- _The records_
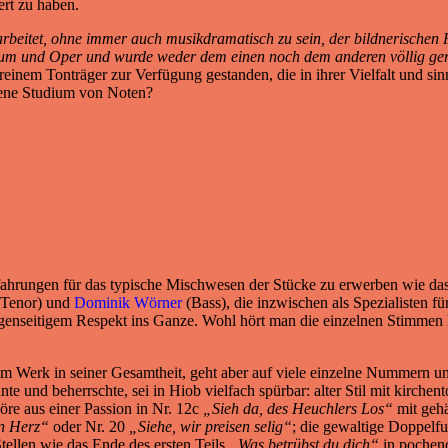
ert zu haben.
beitet, ohne immer auch musikdramatisch zu sein, der bildnerischen P
rium und Oper und wurde weder dem einen noch dem anderen völlig ge
einem Tonträger zur Verfügung gestanden, die in ihrer Vielfalt und si
ckene Studium von Noten?
rfahrungen für das typische Mischwesen der Stücke zu erwerben wie da
Tenor) und
Dominik Wörner
(Bass), die inzwischen als Spezialisten f
egenseitigem Respekt ins Ganze. Wohl hört man die einzelnen Stimmen he
m Werk in seiner Gesamtheit, geht aber auf viele einzelne Nummern un
te und beherrschte, sei in Hiob vielfach spürbar: alter Stil mit kirch
öre aus einer Passion in Nr. 12c
„Sieh da, des Heuchlers Los“
mit gehä
n Herz“
oder Nr. 20
„Siehe, wir preisen selig“
; die gewaltige Doppelf
tellen wie das Ende des ersten Teils
„Was betrübst du dich“
in pochend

- _What is needed_
Write out exactly the final stretch of the listing above, beginning at the line that contains "ckene Studium von Noten?" and ending at its last line, with nothing added.

- _Your response_
ckene Studium von Noten?
rfahrungen für das typische Mischwesen der Stücke zu erwerben wie da
Tenor) und
Dominik Wörner
(Bass), die inzwischen als Spezialisten f
egenseitigem Respekt ins Ganze. Wohl hört man die einzelnen Stimmen he
m Werk in seiner Gesamtheit, geht aber auf viele einzelne Nummern un
te und beherrschte, sei in Hiob vielfach spürbar: alter Stil mit kirch
öre aus einer Passion in Nr. 12c
„Sieh da, des Heuchlers Los“
mit gehä
n Herz“
oder Nr. 20
„Siehe, wir preisen selig“
; die gewaltige Doppelf
tellen wie das Ende des ersten Teils
„Was betrübst du dich“
in pochend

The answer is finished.